Vanguard, Birleşik Krallık'ta şimdiye kadar yapılmış en büyük denizaltı türü ve ülkenin Donanmasındaki en büyük üçüncü gemi türüdür. Ancak bu bir sır perdesi ile gizlenmiştir. Soğuk Savaş'ın sona ermesine ve stratejik önem seviyelerindeki düşüşe rağmen, Vanguard sınıfı botların silah sistemlerinin detayları ve devriye gezme özellikleri hala oldukça gizlidir. Dört teknenin tümü - Vanguard, Victories, Vigilant, Vengens - Barrow-in-Fur-ness'te (Cambria) Vickers Submarine Engineering Limited (şu anda BAE System Marina) tarafından inşa edildi ... Boyutları, özel bir üretim tesisi olan Devonshire İnşaat Rıhtımının oluşturulmasını bile gerektirdi. Büyük bir gövdenin varlığı, denizden fırlatılan 16 balistik füzenin (SLBM'ler) "Trident D5" konuşlandırılmasını gerektirdi. Bununla birlikte, bu gemiler, önceki Çözünürlük sınıfı teknelerinden (132'ye karşı 1496) daha az mürettebatla devriye gezdi.

yeniden silahlanma.
Öncelikle önemli adım Polaris'ten Trident'e geçiş, 1996'da İngiliz Donanması denizaltı Victories'in Trident füze sistemi ile devriyeye konuşlandırılmasıyla gerçekleşti.
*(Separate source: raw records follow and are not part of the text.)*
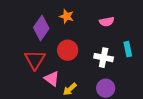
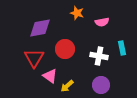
orange star: (67, 16) -> (77, 13), moved
purple diamond: (41, 28) -> (40, 28), turned 45

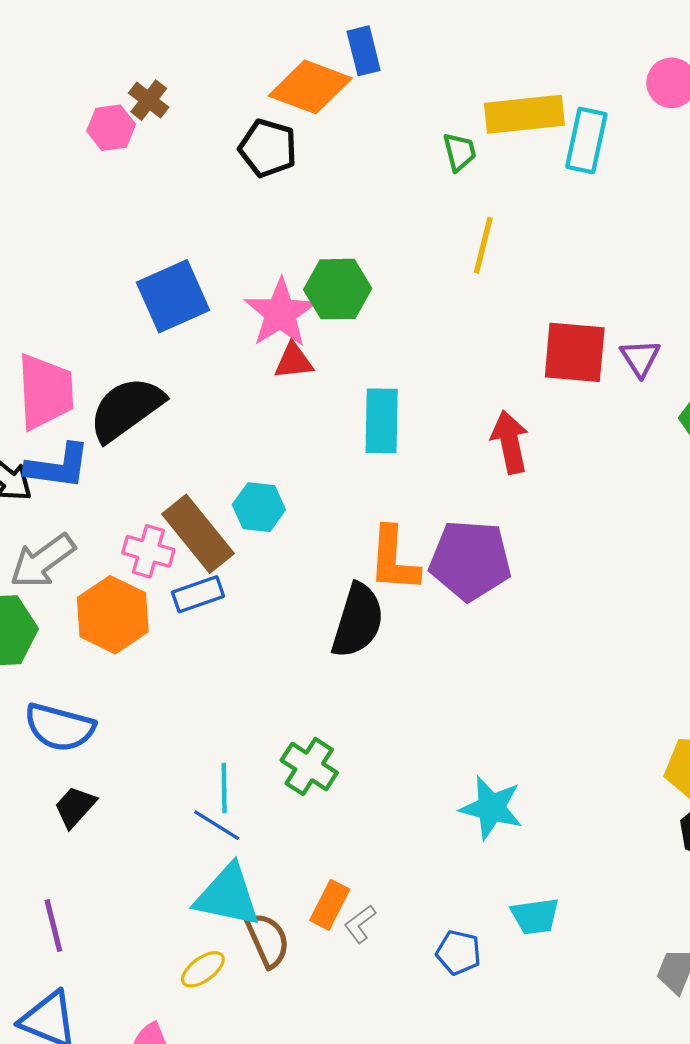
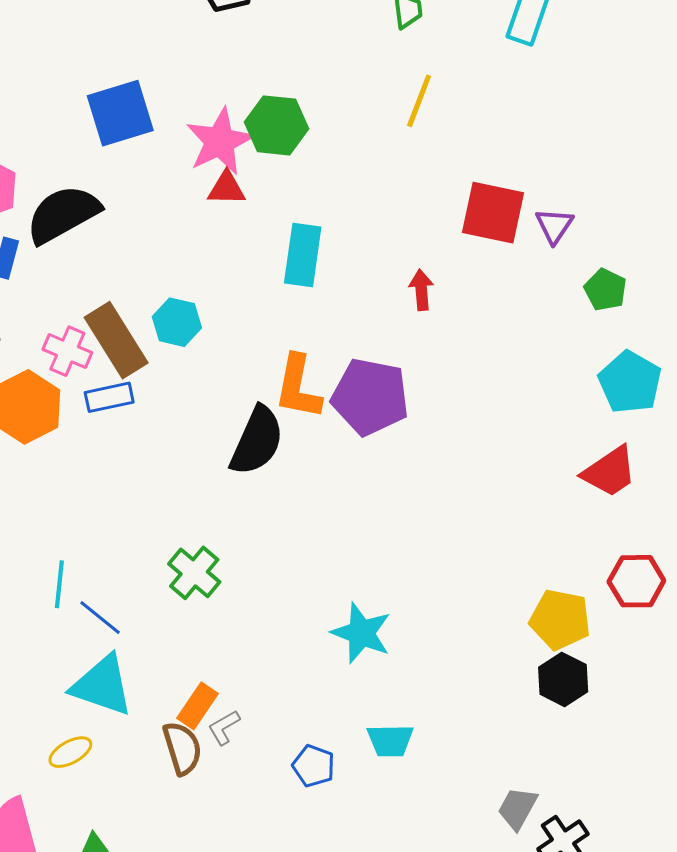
red arrow: (510, 442) -> (421, 290), size x0.7
cyan line: (224, 788) -> (59, 584), moved
brown semicircle: (268, 940) -> (182, 748), moved

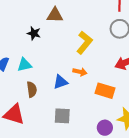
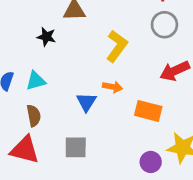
blue triangle: (60, 82) -> (86, 102), turned -35
brown semicircle: (32, 89) -> (34, 116), moved
gray square: (62, 116) -> (76, 147), moved

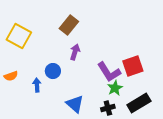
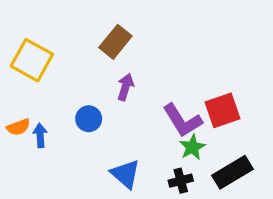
blue arrow: (37, 85) -> (40, 135), moved

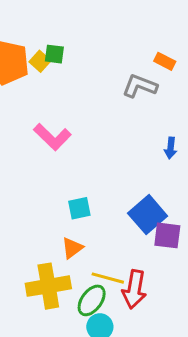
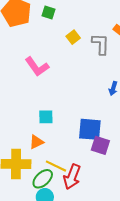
yellow square: (40, 61) -> (73, 37), moved
gray L-shape: (140, 86) -> (101, 44), turned 60
blue square: (148, 215) -> (90, 129), turned 35

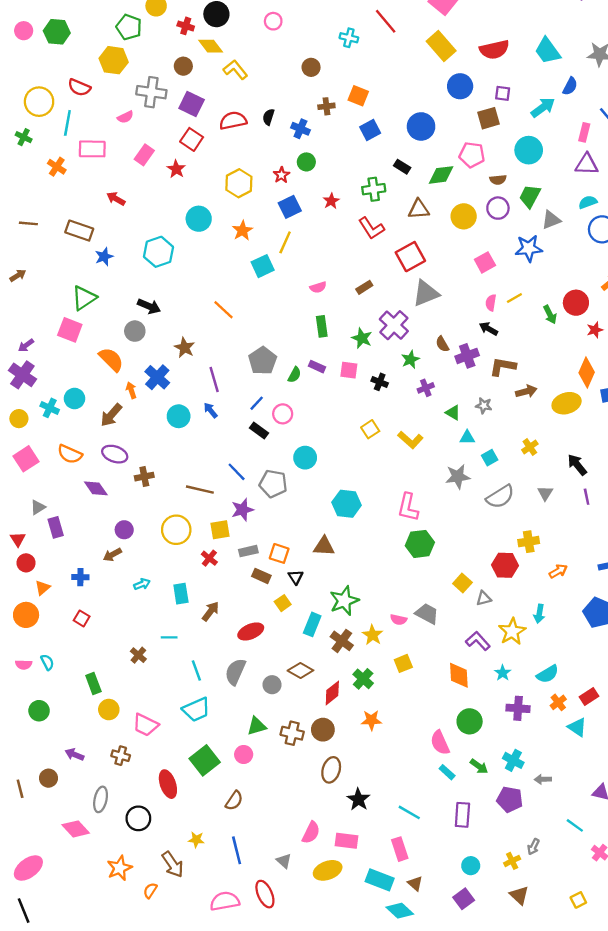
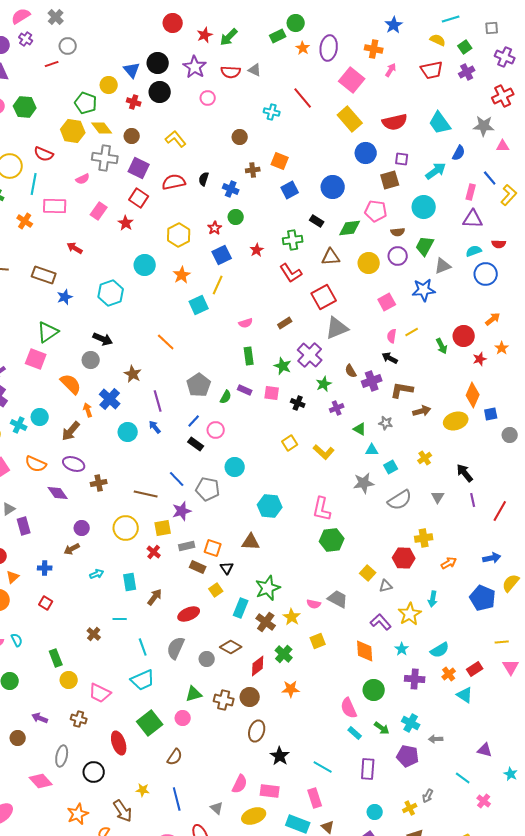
yellow diamond: (211, 46) -> (102, 128), moved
Bundan sonra, WE177 taktik nükleer serbest düşme denizaltı karşıtı bombanın 1998'de hizmetten çekilmesinin ardından, Trident, Birleşik Krallık'ın stratejik savunma sisteminin bir parçası olarak Birleşik Krallık'ın tek nükleer caydırıcısı haline geldi. Ayrıca İngiltere Savunma Bakanı'nın açıklamasına göre Vanguard sınıfı teknelerin füze fırlatmaya hazır olma durumu da dakikalardan karar vermek için gereken günlere kadar değişen değişikliklere uğradı.
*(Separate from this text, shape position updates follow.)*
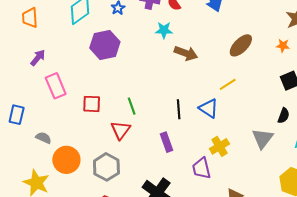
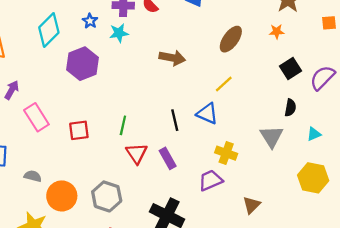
cyan star: (164, 30) -> (119, 33), moved
green line: (132, 106) -> (123, 125), turned 42
red triangle: (121, 130) -> (137, 153), moved
yellow cross: (219, 146) -> (226, 153), turned -30
purple trapezoid: (201, 168) -> (210, 180), turned 90

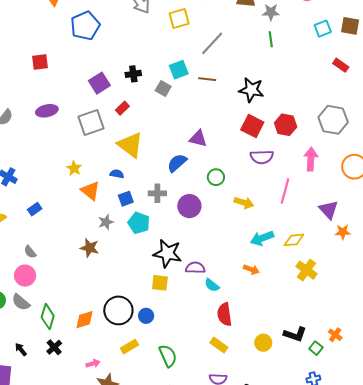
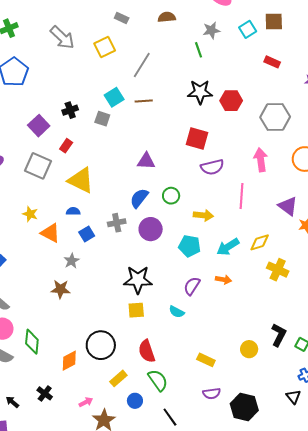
gray star: (271, 12) -> (211, 30), moved
black star: (251, 90) -> (200, 92), moved
gray square: (91, 123) -> (38, 166), turned -36
red hexagon: (286, 125) -> (231, 101), moved
blue semicircle: (177, 163) -> (139, 198), moved
cyan pentagon: (139, 223) -> (190, 246), moved
purple semicircle: (195, 268) -> (192, 286), moved, turned -48
cyan semicircle: (212, 285) -> (177, 312), moved
red semicircle: (224, 314) -> (147, 351), moved
blue circle: (146, 316) -> (135, 401), moved
green diamond: (48, 317) -> (32, 342), moved
black L-shape: (295, 334) -> (279, 335), turned -70

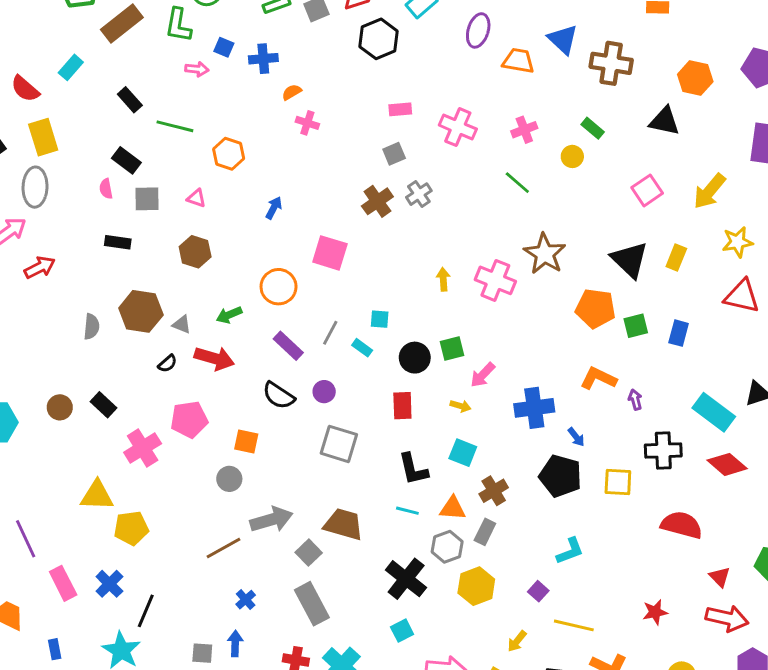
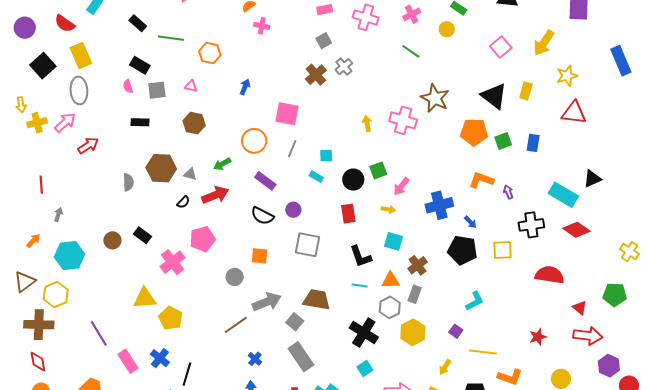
gray line: (330, 333) -> (292, 149), moved
red arrow: (214, 358) -> (215, 195), turned -32
orange square: (246, 441) -> (260, 256), moved
yellow pentagon: (131, 528) -> (171, 318), turned -30

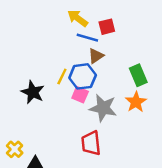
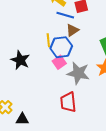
yellow line: (62, 76) -> (48, 40), moved, turned -32
pink square: (80, 95) -> (59, 62), turned 32

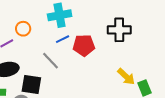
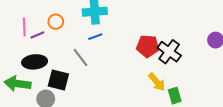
black cross: (119, 30) -> (169, 52), moved, turned 30
red pentagon: (84, 45) -> (148, 46), moved

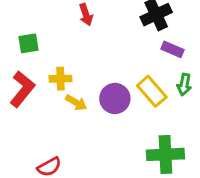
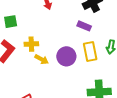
purple rectangle: (172, 49) -> (84, 26), moved
yellow rectangle: (152, 91) -> (90, 52), turned 30

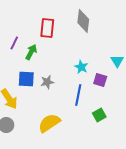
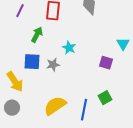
purple line: (14, 43) -> (20, 11), moved
cyan star: (81, 67) -> (69, 48), moved
blue line: (78, 95) -> (84, 110), moved

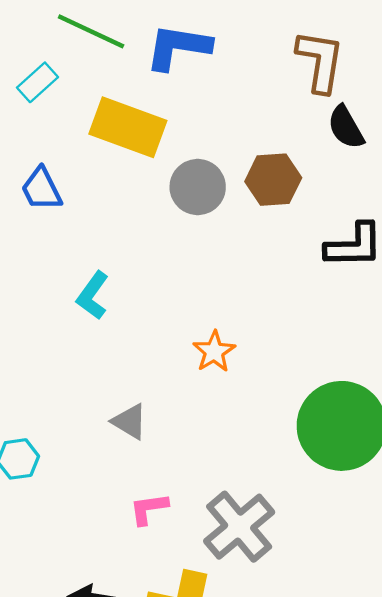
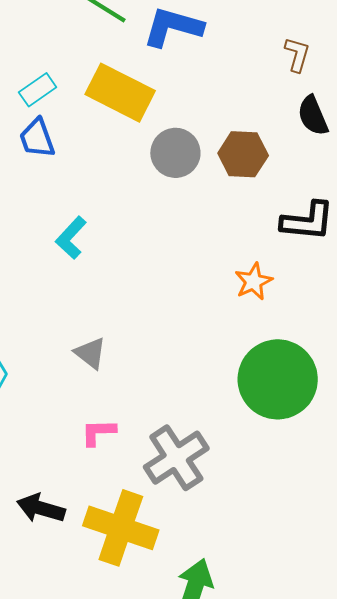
brown L-shape: (320, 61) -> (297, 54), size x0.6
cyan rectangle: (38, 82) -> (38, 90), moved
orange star: (214, 352) -> (254, 281), moved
Vanguard sınıfı füze denizaltı kompleksi 16 silo içerir ve ABD Donanması'nın Ohio sınıfı teknelerine yerleştirdiği 24 fırlatıcıdan oluşan Trident tasarımına dayanır. Trident füze sistemi Lockheed Martin tarafından inşa edildi ve yasal olarak Amerika Birleşik Devletleri'nden kiralandı. MIRVed IN'li (birden fazla bağımsız hedeflenebilir savaş başlığına sahip) "Trident" D5 kompleksinin her füzesi, 12 savaş başlığı taşıma kapasitesine sahiptir.
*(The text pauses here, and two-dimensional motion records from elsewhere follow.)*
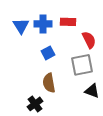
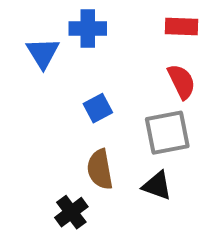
red rectangle: (68, 22) -> (181, 27), moved
blue cross: (43, 24) -> (88, 29), moved
black triangle: (92, 91) -> (157, 186), moved

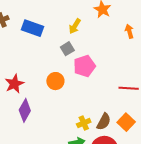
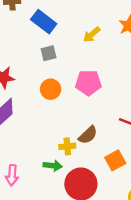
gray square: (67, 49) -> (49, 53), moved
brown semicircle: (104, 122) -> (88, 135), moved

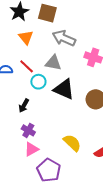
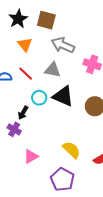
cyan circle: (38, 82) -> (39, 98), moved
purple cross: (28, 130) -> (14, 129), moved
purple pentagon: (49, 170) -> (62, 179), moved

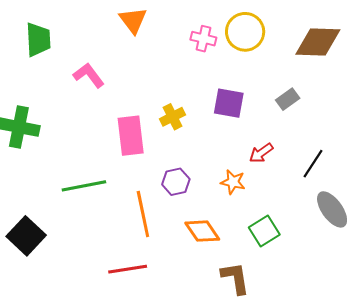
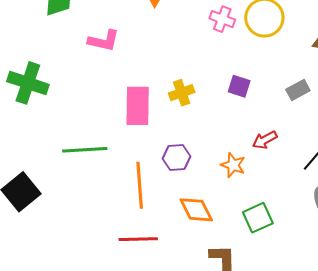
pink L-shape: (89, 75) -> (104, 41), turned 132
purple square: (229, 103) -> (239, 86), size x0.7
red line: (128, 269) -> (138, 239), moved

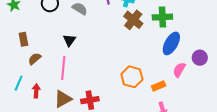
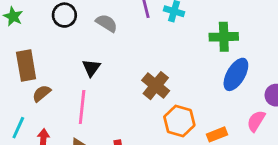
brown cross: (133, 20) -> (156, 86), moved
brown rectangle: (23, 39) -> (26, 66), size x1.5
pink semicircle: (179, 70) -> (256, 121), moved

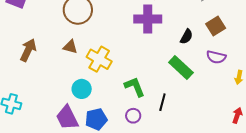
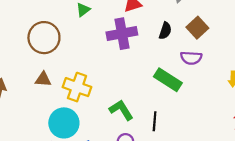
black semicircle: (186, 37) -> (165, 31), moved
purple semicircle: (216, 57) -> (191, 58), moved
cyan circle: (82, 89) -> (64, 123), size x1.4

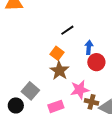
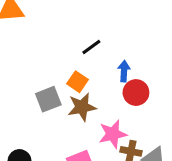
brown star: (59, 71) -> (82, 107), turned 30
gray square: (30, 91) -> (48, 99), moved, turned 30

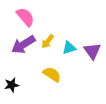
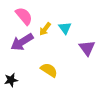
yellow arrow: (48, 41) -> (45, 29), moved
cyan triangle: (69, 48) -> (65, 28), moved, turned -48

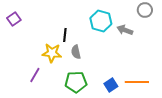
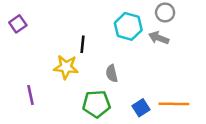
gray circle: (145, 10) -> (165, 12), moved
gray semicircle: (76, 52) -> (112, 73), moved
purple line: (35, 75) -> (30, 95), moved, turned -42

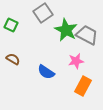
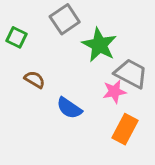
gray trapezoid: (87, 35) -> (131, 73), moved
brown semicircle: (13, 59) -> (35, 79), moved

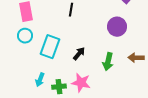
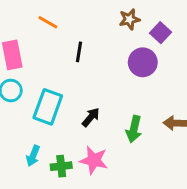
purple circle: (117, 27) -> (143, 62), moved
Trident füzelerine Amerika Birleşik Devletleri'nde hizmet verilmektedir. Ancak, Aldermaston'daki İngiliz nükleer silah tesisi, savaş başlıklarının tüm tasarımını, üretimini, kurulumunu ve bakımını yapıyor.


konuşlandırma.
Vanguard sınıfı denizaltı maksimum 192 nükleer savaş başlığı taşıyabilir, ancak İngiliz Donanması en başından beri her denizaltının dokuz füzeye yerleştirilmiş 96'dan fazla savaş başlığı taşımaması konusunda ısrar etti. Stratejik savunma sisteminin revizyonu ile dört füzede savaş başlığı sayısı 48'e düşürüldü. Savunma Bakanlığı sürekli olarak devriye botlarındaki füzelerin sayısı hakkında yorum yapmaktan kaçınsa da, şu anda denizaltı Trident füzelerinin her birinin kiloton cinsinden tek bir savaş başlığına sahip olduğuna dair kanıtlar var. stratejik problemlerin çözümü için gerekli olan seviyenin altındadır. Devriyede, caydırıcı olarak, her zaman bir Vanguard sınıfı denizaltı vardır ve bir tane daha yedektedir.


Yeni sistemler.
Vanguard sınıfı tekneler, yalnızca modern bir stratejik füze sistemiyle değil, aynı zamanda birkaç yeni sistemle de öne çıkıyor. Bunlar arasında basınçlı su soğutmalı Rolls-Royce nükleer reaktörü ve yakın ve orta bölgede gemi savunması için Tigerfish ve Spearfish torpidoları da dahil olmak üzere yeni taktik silahlar yer alıyor. "Taigefish", hedef arama yöntemine bağlı olarak, 13-29 km (8-18 mil) bir menzile sahipken "Spiefish", 65 km'ye (40 mil) kadar olan mesafelerde hedefleri vurabilir. Denizaltı ayrıca, önemli ölçüde geliştirilmiş bir dizi elektronik harp (EW) ekipmanı ve teknoloji geliştirme seviyesine karşılık gelen arama ve komuta periskopları ile ayırt edilir. Bir televizyon kamerası ve elektron-optik dönüştürücülü bir termal yön bulucu ve ayrıca geleneksel bir optik cihaz ile donatılmıştır.